DO NOT put away your reel without giving it a good soak. Always soak your reel in a bucket of fresh water for several hours prior to putting it away. This will remove any saltwater from the line and the interior corners of the reel.
DO learn the Bimini Twist. Also known as the Twenty-Times-Around knot, the Bimini Twist is the only knot that maintains 100% strength under even the toughest conditions.
DO NOT pull the line immediately after you’ve hooked a fish. After you’ve hooked a fish, wait an extra few seconds to make sure the bait or lure is completely inside the fish’s mouth. The best way to time this is to wait until you feel a significant amount of pressure on the line.
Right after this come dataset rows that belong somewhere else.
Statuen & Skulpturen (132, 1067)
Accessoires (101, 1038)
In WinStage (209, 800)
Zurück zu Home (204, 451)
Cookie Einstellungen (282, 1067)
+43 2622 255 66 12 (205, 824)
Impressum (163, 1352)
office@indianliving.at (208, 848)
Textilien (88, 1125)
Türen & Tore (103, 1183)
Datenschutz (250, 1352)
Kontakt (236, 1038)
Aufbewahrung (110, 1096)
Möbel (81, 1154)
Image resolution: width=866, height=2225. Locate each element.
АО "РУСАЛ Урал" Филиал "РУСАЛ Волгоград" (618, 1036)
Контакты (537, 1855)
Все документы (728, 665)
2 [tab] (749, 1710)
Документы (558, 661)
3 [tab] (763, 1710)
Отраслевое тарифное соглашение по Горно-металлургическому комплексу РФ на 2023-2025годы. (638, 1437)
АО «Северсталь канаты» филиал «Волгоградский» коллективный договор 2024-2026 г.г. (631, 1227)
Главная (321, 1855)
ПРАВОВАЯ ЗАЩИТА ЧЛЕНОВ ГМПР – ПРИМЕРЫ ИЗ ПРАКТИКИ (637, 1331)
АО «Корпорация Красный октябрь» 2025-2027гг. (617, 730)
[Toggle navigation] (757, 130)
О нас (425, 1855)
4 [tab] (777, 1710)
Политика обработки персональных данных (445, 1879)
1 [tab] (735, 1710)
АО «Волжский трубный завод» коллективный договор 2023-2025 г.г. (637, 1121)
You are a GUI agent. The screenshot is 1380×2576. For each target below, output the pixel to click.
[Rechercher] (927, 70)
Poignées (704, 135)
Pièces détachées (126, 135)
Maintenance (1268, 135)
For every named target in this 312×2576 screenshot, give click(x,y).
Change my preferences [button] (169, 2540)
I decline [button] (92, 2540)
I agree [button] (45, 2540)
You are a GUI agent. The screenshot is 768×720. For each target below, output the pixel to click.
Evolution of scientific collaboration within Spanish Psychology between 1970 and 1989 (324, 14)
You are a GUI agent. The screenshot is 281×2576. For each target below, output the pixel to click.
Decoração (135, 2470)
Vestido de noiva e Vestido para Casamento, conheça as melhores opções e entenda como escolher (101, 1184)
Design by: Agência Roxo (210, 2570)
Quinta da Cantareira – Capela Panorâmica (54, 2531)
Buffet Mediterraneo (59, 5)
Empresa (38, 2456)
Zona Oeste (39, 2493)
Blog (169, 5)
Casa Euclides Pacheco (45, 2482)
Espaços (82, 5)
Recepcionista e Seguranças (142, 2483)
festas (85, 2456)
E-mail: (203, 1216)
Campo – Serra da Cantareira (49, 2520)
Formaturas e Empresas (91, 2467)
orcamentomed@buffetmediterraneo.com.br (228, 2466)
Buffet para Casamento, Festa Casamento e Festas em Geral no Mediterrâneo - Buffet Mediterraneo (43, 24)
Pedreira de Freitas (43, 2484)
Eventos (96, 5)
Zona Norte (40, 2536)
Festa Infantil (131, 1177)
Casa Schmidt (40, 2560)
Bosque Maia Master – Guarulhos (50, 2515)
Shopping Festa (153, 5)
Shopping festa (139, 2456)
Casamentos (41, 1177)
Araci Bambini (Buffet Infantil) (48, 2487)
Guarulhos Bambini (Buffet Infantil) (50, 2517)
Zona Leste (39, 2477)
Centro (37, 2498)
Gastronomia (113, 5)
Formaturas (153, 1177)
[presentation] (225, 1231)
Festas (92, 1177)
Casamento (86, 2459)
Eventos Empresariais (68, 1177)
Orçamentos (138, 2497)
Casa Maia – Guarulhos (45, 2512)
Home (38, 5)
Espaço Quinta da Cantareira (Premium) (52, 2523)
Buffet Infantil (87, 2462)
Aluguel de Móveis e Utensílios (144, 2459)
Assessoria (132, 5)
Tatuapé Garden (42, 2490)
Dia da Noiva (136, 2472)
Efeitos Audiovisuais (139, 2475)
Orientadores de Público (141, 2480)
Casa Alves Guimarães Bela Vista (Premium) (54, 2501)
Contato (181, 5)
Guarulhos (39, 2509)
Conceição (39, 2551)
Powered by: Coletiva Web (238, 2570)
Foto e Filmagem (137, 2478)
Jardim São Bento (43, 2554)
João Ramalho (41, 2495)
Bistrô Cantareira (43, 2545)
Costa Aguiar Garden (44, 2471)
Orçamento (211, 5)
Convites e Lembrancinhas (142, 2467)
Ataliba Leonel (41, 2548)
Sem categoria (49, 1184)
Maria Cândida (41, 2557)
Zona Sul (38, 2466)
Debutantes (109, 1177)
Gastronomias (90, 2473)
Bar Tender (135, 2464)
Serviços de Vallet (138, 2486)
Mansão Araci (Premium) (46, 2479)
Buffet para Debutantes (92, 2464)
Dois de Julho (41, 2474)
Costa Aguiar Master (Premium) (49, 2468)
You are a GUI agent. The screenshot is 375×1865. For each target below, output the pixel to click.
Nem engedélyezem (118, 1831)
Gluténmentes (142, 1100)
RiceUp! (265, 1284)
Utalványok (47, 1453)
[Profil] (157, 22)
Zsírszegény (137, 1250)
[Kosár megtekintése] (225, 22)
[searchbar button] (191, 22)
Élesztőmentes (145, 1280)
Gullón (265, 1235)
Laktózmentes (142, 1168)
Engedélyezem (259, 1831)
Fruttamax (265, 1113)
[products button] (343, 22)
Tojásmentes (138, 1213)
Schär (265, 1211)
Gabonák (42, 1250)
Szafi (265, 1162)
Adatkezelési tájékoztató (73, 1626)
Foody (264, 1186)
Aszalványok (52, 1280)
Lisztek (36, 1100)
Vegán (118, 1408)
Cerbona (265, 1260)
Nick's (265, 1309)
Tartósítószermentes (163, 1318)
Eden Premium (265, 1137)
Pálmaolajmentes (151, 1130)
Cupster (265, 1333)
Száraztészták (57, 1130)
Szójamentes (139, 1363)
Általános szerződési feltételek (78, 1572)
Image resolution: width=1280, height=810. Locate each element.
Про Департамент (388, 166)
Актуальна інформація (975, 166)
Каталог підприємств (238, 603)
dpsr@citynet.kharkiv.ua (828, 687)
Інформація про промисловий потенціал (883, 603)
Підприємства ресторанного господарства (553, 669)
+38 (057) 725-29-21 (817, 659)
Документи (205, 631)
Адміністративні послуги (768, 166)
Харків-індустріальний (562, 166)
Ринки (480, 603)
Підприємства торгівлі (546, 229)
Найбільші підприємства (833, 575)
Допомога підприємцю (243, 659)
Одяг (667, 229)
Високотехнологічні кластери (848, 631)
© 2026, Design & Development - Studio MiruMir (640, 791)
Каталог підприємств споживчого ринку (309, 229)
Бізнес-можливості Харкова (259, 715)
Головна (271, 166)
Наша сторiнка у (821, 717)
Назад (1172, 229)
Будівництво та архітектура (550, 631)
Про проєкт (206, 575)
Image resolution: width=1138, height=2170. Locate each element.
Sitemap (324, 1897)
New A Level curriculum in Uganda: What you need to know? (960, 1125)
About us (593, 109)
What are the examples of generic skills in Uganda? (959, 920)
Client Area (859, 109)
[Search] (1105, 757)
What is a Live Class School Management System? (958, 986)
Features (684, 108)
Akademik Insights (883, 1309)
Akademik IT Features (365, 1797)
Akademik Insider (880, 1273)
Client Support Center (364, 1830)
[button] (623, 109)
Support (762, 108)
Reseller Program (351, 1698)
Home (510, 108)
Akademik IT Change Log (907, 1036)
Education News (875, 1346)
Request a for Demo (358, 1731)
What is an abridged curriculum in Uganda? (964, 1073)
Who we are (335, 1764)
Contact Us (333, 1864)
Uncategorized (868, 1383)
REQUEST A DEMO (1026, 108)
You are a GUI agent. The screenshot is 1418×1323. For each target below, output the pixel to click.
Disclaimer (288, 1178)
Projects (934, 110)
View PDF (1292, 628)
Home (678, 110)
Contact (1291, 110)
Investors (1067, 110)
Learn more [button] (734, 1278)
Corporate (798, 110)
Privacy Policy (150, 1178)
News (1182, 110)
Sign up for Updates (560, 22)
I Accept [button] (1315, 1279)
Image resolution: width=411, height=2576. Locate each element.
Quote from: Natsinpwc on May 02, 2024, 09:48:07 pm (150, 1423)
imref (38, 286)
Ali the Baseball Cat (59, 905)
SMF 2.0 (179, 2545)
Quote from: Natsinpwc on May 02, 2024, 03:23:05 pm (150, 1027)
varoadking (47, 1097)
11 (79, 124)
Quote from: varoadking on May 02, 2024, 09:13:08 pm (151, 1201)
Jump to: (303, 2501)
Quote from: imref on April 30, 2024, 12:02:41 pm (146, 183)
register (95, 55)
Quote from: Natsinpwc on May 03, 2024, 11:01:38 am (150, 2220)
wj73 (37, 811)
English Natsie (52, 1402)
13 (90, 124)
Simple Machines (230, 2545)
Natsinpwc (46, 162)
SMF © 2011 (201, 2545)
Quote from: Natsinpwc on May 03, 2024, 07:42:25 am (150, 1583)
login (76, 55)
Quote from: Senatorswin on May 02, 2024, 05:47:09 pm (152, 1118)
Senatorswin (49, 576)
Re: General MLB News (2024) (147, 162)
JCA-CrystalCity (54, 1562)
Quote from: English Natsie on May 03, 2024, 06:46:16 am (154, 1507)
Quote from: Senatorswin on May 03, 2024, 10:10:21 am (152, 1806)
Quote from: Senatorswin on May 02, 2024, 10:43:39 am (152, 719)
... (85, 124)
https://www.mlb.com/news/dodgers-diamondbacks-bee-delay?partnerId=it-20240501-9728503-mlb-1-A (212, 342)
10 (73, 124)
DO understand tidal currents. This is a key factor to understand because it has a big impact on how you fish since the movement of the water does not always follow high and low tides. In areas such as inlets and channel entrances, fish respond more to the direction and speed of water movement than to the actual height of the tide. However, in open water, the height of the tide is more important.
DO NOT disregard your live bait. Live bait is one of the best ways to catch large fish, so take good care of it by using good circulation and cool water. When incoming water isn’t possible, make sure to use a quality aerator to maintain circulation. Change the water every few hours in an aerated non-circulating system, and keep the temperature cool as warm water cannot hold as much oxygen.
DO use noisy lures. Using noisy top water lures that rattle or pop are easier for fish to find, especially in turbid water. The choppier the water, the larger your lures should be.
DO NOT just throw a tired fish back in the water. When a tired and lethargic fish is thrown back in the water, it’ll most likely die. Give the fish a hand by moving it back and forth in still water or facing it upstream in current. This will assist in getting the respiratory system back in good condition. Use wet hands when you handle the fish, and wait until you feel the fish beginning to move on its own before letting go.
DO attach lures to the line or leader with a loop knot. This will create a more natural action with the line and make it easier to attract fish. This technique works best for live bait as well.
DO NOT use too much or too little chum. There are three main components to chumming: fresh or fresh-frozen food, a current, and judicious use. Your goal with chumming is to create a line of food that attracts fish from far away. If there is too much food over a short period of time, the fish will stay put and just eat. If you use too little chum, it will not motivate the fish to move. The best technique is to start slowly and gradually increase the chum until the fish start to follow.